From the listing below, pull out every line where the string "Alerts" appears.
===== Record set
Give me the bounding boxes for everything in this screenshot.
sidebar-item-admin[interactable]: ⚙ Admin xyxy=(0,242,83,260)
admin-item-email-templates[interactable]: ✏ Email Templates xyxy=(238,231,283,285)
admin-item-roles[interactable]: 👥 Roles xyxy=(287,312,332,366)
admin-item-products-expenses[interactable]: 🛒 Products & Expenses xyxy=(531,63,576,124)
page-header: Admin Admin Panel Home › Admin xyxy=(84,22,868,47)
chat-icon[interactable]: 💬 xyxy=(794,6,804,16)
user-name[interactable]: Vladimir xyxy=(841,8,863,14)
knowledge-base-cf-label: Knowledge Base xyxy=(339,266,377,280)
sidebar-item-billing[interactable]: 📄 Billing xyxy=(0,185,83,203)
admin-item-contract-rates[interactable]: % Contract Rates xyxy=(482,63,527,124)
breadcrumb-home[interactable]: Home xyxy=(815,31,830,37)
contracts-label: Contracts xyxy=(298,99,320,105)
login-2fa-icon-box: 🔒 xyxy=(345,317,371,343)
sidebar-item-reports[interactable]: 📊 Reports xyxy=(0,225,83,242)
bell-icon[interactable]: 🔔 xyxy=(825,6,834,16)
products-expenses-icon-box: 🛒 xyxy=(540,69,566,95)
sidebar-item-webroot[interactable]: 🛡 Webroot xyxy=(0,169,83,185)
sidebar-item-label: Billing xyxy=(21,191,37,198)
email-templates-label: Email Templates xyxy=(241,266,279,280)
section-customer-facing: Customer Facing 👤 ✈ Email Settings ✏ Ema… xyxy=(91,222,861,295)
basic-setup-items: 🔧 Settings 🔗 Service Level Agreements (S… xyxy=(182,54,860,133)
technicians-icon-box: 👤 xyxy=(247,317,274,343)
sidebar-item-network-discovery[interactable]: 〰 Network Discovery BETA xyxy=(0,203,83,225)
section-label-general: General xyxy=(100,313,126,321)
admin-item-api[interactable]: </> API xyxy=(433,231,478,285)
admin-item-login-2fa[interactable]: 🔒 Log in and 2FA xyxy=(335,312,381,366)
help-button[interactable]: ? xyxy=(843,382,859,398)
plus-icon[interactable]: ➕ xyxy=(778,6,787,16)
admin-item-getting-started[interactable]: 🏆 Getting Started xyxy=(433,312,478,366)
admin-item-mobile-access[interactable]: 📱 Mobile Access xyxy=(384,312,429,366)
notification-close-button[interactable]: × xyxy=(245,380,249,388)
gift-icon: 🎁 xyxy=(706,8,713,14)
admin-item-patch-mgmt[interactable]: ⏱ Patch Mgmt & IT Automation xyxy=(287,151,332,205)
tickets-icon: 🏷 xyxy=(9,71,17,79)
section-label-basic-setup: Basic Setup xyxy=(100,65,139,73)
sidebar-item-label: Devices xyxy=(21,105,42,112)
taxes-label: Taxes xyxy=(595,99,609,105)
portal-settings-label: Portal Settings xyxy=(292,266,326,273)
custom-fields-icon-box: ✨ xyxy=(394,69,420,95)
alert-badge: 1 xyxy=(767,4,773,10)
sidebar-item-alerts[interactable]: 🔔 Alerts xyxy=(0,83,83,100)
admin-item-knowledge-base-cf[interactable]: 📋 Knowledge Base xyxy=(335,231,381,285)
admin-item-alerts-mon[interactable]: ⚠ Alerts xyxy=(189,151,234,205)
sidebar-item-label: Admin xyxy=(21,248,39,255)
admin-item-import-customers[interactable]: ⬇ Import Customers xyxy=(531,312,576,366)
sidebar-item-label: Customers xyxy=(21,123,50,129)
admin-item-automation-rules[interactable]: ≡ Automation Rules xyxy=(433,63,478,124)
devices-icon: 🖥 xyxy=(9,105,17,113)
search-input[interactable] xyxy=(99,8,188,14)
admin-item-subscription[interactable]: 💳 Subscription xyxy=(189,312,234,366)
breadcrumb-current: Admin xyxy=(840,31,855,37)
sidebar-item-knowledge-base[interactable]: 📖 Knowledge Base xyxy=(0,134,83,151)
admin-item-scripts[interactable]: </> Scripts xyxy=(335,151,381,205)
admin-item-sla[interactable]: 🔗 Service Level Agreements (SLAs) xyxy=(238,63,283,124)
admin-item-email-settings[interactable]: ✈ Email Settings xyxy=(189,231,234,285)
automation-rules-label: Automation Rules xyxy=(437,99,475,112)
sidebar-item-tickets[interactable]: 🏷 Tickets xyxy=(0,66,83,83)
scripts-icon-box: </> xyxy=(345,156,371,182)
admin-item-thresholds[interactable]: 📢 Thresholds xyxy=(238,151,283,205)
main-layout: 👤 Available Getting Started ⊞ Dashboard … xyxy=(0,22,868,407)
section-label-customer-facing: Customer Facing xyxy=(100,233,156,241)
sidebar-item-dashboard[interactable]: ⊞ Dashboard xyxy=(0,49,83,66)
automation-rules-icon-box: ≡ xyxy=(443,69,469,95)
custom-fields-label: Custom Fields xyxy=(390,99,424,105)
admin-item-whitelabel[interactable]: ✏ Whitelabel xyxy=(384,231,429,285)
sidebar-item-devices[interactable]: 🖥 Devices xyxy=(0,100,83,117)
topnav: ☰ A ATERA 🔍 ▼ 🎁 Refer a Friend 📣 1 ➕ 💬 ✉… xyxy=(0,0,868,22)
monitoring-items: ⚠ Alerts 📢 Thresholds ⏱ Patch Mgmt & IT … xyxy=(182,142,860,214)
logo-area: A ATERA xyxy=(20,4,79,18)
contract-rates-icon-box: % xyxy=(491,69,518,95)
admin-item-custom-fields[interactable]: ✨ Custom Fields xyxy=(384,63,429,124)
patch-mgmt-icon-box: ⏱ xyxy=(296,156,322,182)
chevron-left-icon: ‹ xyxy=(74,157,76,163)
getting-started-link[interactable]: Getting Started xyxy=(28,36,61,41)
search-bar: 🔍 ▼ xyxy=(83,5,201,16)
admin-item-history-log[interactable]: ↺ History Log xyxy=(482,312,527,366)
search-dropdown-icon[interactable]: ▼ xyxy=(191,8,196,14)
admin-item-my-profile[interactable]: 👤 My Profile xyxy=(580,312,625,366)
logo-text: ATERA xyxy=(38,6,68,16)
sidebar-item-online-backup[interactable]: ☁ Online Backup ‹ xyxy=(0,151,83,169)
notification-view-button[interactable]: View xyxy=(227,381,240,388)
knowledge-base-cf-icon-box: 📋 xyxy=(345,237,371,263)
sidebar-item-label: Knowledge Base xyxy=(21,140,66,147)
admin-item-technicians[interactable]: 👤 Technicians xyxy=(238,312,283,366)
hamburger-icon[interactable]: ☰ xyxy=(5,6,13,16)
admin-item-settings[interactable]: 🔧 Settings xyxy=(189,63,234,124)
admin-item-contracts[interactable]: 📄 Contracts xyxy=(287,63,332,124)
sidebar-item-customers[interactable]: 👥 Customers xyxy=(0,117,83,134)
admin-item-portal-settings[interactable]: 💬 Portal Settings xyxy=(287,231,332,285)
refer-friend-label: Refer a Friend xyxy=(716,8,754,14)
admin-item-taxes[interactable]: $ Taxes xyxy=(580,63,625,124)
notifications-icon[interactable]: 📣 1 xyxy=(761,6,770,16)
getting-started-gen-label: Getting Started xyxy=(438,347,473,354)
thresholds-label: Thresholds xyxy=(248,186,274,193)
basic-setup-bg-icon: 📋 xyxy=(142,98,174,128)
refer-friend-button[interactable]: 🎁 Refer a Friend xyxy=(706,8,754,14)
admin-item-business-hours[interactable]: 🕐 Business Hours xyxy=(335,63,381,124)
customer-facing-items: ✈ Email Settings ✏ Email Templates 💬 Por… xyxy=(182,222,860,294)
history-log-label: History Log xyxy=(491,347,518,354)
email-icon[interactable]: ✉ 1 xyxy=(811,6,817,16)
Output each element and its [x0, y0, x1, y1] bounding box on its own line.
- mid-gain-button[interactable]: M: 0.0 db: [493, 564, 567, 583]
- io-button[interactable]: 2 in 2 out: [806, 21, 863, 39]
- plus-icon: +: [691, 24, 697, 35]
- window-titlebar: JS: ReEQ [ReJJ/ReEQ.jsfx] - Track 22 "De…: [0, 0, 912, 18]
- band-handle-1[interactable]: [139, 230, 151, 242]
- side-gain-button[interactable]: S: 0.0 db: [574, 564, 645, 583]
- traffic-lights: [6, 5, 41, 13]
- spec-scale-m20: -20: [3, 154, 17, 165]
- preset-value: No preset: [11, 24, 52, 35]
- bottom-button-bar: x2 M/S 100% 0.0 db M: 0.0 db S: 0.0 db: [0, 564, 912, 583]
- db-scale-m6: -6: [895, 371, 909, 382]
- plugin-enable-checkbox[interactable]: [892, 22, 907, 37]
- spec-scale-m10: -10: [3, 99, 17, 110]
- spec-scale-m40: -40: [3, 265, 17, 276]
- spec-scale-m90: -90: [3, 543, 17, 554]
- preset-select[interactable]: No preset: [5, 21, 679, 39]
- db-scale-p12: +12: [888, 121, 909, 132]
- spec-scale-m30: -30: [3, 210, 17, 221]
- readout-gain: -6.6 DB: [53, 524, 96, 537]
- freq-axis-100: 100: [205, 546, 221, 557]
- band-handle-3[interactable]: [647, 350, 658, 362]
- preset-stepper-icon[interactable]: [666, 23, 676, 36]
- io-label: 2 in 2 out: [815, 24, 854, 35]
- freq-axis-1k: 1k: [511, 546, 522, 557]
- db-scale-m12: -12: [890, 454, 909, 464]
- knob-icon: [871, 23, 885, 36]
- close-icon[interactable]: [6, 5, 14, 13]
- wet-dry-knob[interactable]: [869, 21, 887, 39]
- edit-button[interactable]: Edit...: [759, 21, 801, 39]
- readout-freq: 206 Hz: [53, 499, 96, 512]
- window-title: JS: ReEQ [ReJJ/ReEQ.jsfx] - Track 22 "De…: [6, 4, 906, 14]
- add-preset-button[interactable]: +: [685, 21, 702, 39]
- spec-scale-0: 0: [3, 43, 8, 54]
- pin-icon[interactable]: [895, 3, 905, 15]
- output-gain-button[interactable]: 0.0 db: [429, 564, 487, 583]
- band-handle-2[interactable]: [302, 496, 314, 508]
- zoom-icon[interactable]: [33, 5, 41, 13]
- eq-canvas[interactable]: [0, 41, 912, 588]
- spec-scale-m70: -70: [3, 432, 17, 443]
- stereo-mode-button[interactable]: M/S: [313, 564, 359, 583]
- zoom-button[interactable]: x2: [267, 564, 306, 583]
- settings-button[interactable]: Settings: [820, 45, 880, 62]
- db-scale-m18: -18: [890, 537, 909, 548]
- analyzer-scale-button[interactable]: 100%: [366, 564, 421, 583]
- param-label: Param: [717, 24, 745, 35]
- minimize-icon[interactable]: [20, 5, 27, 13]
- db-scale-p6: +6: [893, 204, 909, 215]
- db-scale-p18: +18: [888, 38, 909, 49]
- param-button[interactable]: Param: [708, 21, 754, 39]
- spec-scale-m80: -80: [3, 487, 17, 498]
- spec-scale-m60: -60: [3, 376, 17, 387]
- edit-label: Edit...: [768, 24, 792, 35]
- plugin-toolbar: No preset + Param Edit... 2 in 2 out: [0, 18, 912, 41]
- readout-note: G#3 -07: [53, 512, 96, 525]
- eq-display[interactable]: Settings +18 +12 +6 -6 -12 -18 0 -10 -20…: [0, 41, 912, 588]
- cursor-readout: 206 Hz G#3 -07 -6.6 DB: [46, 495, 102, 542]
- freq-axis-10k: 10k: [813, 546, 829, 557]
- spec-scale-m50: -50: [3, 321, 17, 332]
==========
Result ▸
sidebar-item-alerts[interactable]: 🔔 Alerts xyxy=(0,83,83,100)
admin-item-alerts-mon[interactable]: ⚠ Alerts xyxy=(189,151,234,205)
monitoring-items: ⚠ Alerts 📢 Thresholds ⏱ Patch Mgmt & IT … xyxy=(182,142,860,214)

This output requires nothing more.